Мне казалось, что не только член надулся, как кабачок, и покрылся венами, словно, культурист, но и я сам, с ног до головы. Я показал член Марине, а она, молча, достала из сумки презерватив…

Утром она показала мне письмо. Без автора, без адреса. «Это тебе Оля написала перед отъездом», – сказала Марина, отдавая мне письмо в голубом конверте.

— А что… там?

— Не знаю.

Она надела сарафан и взяла косметичку. Я дрожащими руками, ожидая какой-то неприятности, разорвал конверт, выдернул маленькую сложенную вдвое бумажку и прочитал:

— Володя! Марина – твоя дочь. Ольга Макарова, твоя двоюродная сестра. Я ее родила, а мои родители усыновили (зачеркнуто) удочерили. Все еще любящая тебя кузина Оля.
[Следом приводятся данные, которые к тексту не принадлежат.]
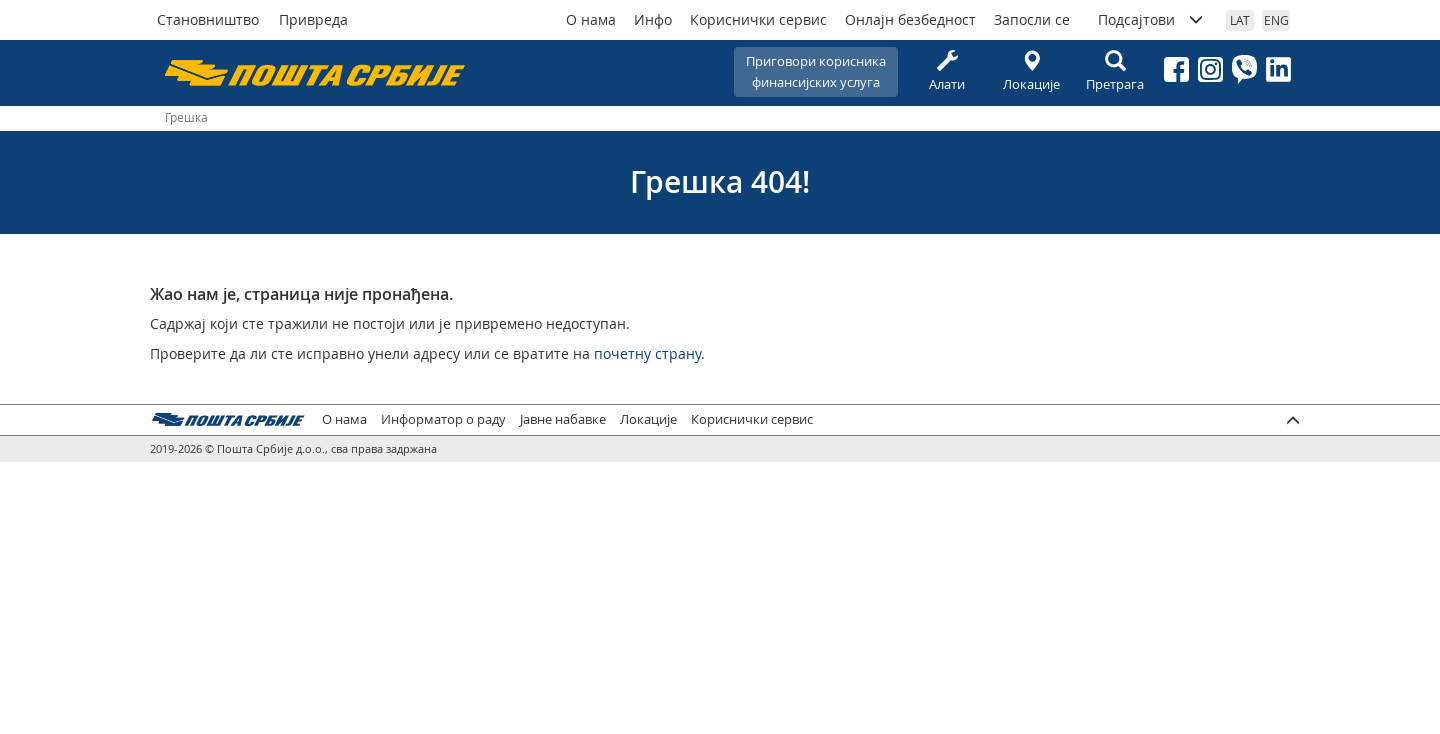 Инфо (653, 19)
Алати (947, 71)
Наверное, я долго не приходил в себя. Потому что, когда очнулся, надо мной сидела не только Марина, моя дочь, но и сосед-ликвидатор, и трясла сиськами Эльвира. Марина лила мне на лицо воду из сложенных лодочкой ладошек, а Эльвира совала под нос ватку с нашатырным спиртом.

Весь день я приходил в себя, отпивался куриным бульоном и крепким чаем, а к вечеру приехала моя мать. И первое, что она сказала, было:

— Я звонила в Рязань, Нина еще в больнице на обследовании, наверно, будут клапан ставить. Пусть Марина поживет у нас еще?